### Material shown
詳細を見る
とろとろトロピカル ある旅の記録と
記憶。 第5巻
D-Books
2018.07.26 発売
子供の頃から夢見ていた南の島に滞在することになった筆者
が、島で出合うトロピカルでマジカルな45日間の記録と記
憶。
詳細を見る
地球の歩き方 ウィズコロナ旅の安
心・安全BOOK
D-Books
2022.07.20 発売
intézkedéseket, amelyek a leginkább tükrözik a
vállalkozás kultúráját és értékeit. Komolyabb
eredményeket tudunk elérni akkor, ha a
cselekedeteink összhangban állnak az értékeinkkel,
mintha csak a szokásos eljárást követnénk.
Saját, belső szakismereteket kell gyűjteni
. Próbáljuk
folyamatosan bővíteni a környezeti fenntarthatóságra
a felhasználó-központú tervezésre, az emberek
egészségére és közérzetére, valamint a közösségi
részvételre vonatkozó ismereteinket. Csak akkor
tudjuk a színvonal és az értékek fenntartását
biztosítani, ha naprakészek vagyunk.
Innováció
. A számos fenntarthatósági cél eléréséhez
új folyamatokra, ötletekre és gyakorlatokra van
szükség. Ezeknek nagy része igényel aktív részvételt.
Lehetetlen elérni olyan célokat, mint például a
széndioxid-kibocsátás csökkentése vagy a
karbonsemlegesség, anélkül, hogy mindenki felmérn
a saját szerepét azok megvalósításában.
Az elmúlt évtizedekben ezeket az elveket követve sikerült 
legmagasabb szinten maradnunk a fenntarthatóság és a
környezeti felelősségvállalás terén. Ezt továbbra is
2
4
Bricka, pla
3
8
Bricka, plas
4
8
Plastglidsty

---

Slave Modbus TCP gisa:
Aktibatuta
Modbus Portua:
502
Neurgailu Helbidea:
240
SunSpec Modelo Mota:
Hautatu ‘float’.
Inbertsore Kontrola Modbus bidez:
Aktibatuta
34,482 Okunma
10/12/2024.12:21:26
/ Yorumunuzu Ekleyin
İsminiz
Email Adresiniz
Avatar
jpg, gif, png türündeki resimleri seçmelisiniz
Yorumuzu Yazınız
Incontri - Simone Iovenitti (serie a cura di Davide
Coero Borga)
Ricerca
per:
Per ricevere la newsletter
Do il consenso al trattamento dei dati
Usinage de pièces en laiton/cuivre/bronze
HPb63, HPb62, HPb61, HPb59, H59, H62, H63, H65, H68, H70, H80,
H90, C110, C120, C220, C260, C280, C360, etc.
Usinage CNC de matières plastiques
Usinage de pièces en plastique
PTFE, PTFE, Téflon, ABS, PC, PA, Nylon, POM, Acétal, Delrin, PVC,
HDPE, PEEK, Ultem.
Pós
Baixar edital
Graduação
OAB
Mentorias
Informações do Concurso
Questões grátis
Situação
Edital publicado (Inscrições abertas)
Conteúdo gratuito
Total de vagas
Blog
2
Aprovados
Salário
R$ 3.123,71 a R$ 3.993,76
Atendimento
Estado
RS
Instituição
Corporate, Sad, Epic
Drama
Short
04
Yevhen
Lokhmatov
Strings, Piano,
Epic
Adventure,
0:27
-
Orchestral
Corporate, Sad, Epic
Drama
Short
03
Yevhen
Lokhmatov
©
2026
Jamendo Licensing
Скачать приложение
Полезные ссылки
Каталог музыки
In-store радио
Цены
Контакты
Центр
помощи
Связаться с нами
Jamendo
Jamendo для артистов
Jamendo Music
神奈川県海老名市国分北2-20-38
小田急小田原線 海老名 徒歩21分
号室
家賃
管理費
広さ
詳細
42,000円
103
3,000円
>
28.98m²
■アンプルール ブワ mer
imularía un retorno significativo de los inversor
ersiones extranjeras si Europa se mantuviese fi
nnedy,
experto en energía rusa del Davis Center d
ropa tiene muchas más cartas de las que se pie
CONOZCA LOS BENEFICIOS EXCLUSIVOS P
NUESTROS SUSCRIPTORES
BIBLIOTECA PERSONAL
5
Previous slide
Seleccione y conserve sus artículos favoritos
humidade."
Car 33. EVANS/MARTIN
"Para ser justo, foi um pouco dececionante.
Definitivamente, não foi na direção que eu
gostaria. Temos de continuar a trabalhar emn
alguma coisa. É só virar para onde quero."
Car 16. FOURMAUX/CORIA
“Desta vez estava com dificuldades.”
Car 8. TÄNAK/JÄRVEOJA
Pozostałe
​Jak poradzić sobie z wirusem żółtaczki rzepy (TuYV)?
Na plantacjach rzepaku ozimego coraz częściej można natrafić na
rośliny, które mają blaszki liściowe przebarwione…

### Exercise details
Each line of the material with the word "környezeti" in it should be listed.

### Written answer
folyamatosan bővíteni a környezeti fenntarthatóságra
környezeti felelősségvállalás terén. Ezt továbbra is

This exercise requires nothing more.